Quercetin was purchased from Sigma-Aldrich. Grape seed oil under the Aceites Borges brand name and Palmtop canola oil is obtained from a local Palembang supermarket. Croduret 50-SS from Croda, PEG-400, and aquadest were purchased from Bratachem.

SNE was prepared by dissolving quercetin with carrier oil using vortex followed by ultrasonication for 5 minutes at room temperature. Surfactants and co-surfactants are added to the oil-quercetin solution. The homogeneous mixture was placed in a rotary shaker (25–30 °C for 12 hours) and allowed to stand again for 12 hours (Ogino et al. 2021; Shiyan et al. 2022).

The experimental design for screening the constituent components of SNE was carried out using the FrFD 2^4-1 approach. The formulation design was determined by factors including the type of oil (A; canola oil and grape seed oil), the concentration of surfactants (B; %), the concentration of co-surfactants (C; %), and oil concentration (D; %). The FrFD approach uses two levels (upper limit +1 and lower limit -1) in a certain portion. The category choice is used for A and numeric factors for B, C, and D in preparing the formula design. Canola and grape seed oil use a lower limit of 14% and an upper limit of 20%, respectively. The croduret concentration range uses a lower limit of 30% and an upper limit of 60%. Co-surfactant PEG 400 uses a lower limit range of 10% and an upper limit of 30%. The main responses observed and measured consisted of droplet size (R₁; d.nm), polydispersity index (R₂), zeta potential (R₃; mV), electrophoretic mobility (R₄; µmcm/Vs), emulsification time (R₅; seconds), viscosity (R₆; mPa.s) and drug load (R₇; mg/mL). The complete design and data of the eight experiment runs are shown in Table 1.

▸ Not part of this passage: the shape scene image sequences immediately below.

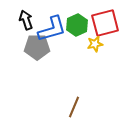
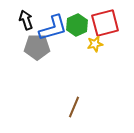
blue L-shape: moved 1 px right, 1 px up
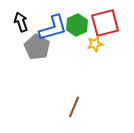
black arrow: moved 5 px left, 2 px down
gray pentagon: rotated 30 degrees clockwise
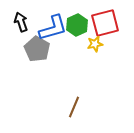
gray pentagon: moved 2 px down
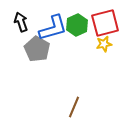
yellow star: moved 9 px right
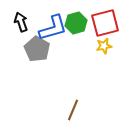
green hexagon: moved 1 px left, 2 px up; rotated 10 degrees clockwise
yellow star: moved 2 px down
brown line: moved 1 px left, 3 px down
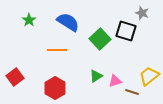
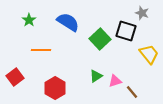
orange line: moved 16 px left
yellow trapezoid: moved 22 px up; rotated 90 degrees clockwise
brown line: rotated 32 degrees clockwise
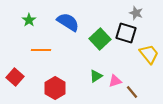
gray star: moved 6 px left
black square: moved 2 px down
red square: rotated 12 degrees counterclockwise
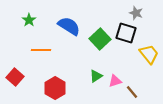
blue semicircle: moved 1 px right, 4 px down
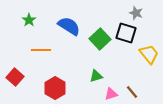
green triangle: rotated 16 degrees clockwise
pink triangle: moved 4 px left, 13 px down
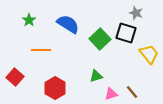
blue semicircle: moved 1 px left, 2 px up
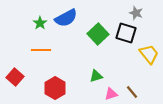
green star: moved 11 px right, 3 px down
blue semicircle: moved 2 px left, 6 px up; rotated 120 degrees clockwise
green square: moved 2 px left, 5 px up
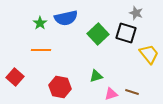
blue semicircle: rotated 15 degrees clockwise
red hexagon: moved 5 px right, 1 px up; rotated 20 degrees counterclockwise
brown line: rotated 32 degrees counterclockwise
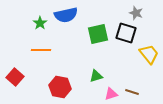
blue semicircle: moved 3 px up
green square: rotated 30 degrees clockwise
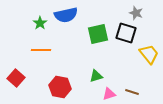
red square: moved 1 px right, 1 px down
pink triangle: moved 2 px left
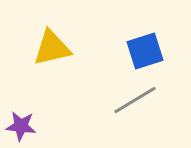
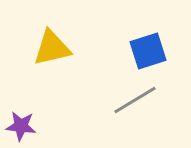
blue square: moved 3 px right
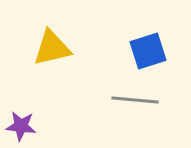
gray line: rotated 36 degrees clockwise
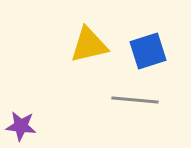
yellow triangle: moved 37 px right, 3 px up
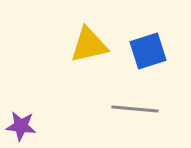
gray line: moved 9 px down
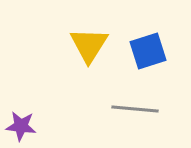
yellow triangle: rotated 45 degrees counterclockwise
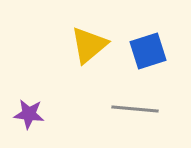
yellow triangle: rotated 18 degrees clockwise
purple star: moved 8 px right, 12 px up
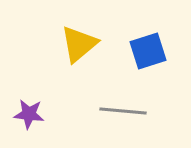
yellow triangle: moved 10 px left, 1 px up
gray line: moved 12 px left, 2 px down
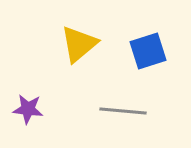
purple star: moved 1 px left, 5 px up
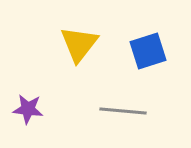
yellow triangle: rotated 12 degrees counterclockwise
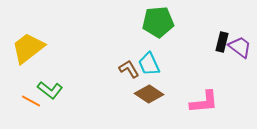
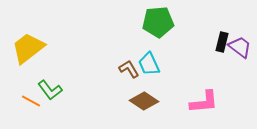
green L-shape: rotated 15 degrees clockwise
brown diamond: moved 5 px left, 7 px down
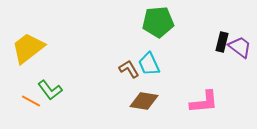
brown diamond: rotated 24 degrees counterclockwise
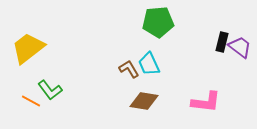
pink L-shape: moved 2 px right; rotated 12 degrees clockwise
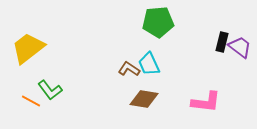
brown L-shape: rotated 25 degrees counterclockwise
brown diamond: moved 2 px up
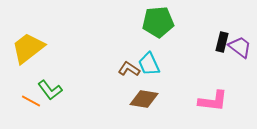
pink L-shape: moved 7 px right, 1 px up
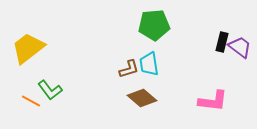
green pentagon: moved 4 px left, 3 px down
cyan trapezoid: rotated 15 degrees clockwise
brown L-shape: rotated 130 degrees clockwise
brown diamond: moved 2 px left, 1 px up; rotated 32 degrees clockwise
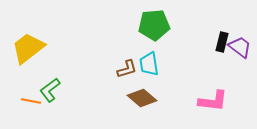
brown L-shape: moved 2 px left
green L-shape: rotated 90 degrees clockwise
orange line: rotated 18 degrees counterclockwise
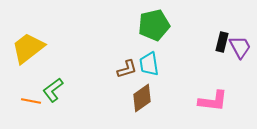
green pentagon: rotated 8 degrees counterclockwise
purple trapezoid: rotated 25 degrees clockwise
green L-shape: moved 3 px right
brown diamond: rotated 76 degrees counterclockwise
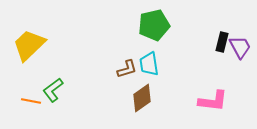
yellow trapezoid: moved 1 px right, 3 px up; rotated 6 degrees counterclockwise
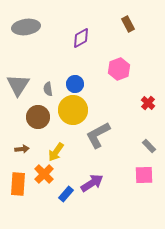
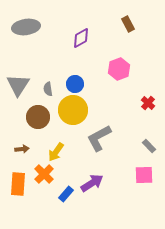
gray L-shape: moved 1 px right, 3 px down
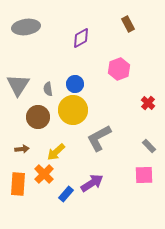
yellow arrow: rotated 12 degrees clockwise
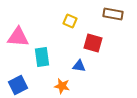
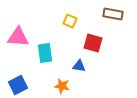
cyan rectangle: moved 3 px right, 4 px up
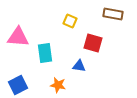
orange star: moved 4 px left, 1 px up
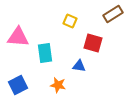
brown rectangle: rotated 42 degrees counterclockwise
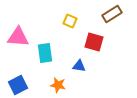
brown rectangle: moved 1 px left
red square: moved 1 px right, 1 px up
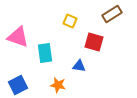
pink triangle: rotated 15 degrees clockwise
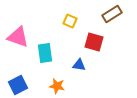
blue triangle: moved 1 px up
orange star: moved 1 px left, 1 px down
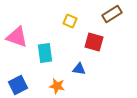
pink triangle: moved 1 px left
blue triangle: moved 4 px down
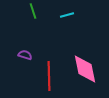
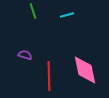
pink diamond: moved 1 px down
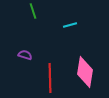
cyan line: moved 3 px right, 10 px down
pink diamond: moved 2 px down; rotated 20 degrees clockwise
red line: moved 1 px right, 2 px down
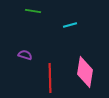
green line: rotated 63 degrees counterclockwise
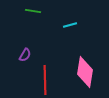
purple semicircle: rotated 104 degrees clockwise
red line: moved 5 px left, 2 px down
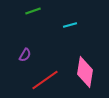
green line: rotated 28 degrees counterclockwise
red line: rotated 56 degrees clockwise
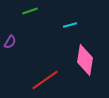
green line: moved 3 px left
purple semicircle: moved 15 px left, 13 px up
pink diamond: moved 12 px up
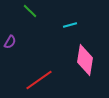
green line: rotated 63 degrees clockwise
red line: moved 6 px left
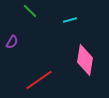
cyan line: moved 5 px up
purple semicircle: moved 2 px right
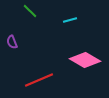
purple semicircle: rotated 128 degrees clockwise
pink diamond: rotated 68 degrees counterclockwise
red line: rotated 12 degrees clockwise
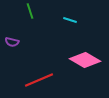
green line: rotated 28 degrees clockwise
cyan line: rotated 32 degrees clockwise
purple semicircle: rotated 56 degrees counterclockwise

The data obtained were also analyzed using a chemometric approach with the PCA and CA methods. The PCA-CA method was processed using Minitab 17 series software (Minitab, State College, PA, USA). Evaluation at this stage is not part of modeling and prediction optimization, but evaluation of 8 runs and the correlation between responses (Kartini et al. 2020; Shiyan et al. 2021).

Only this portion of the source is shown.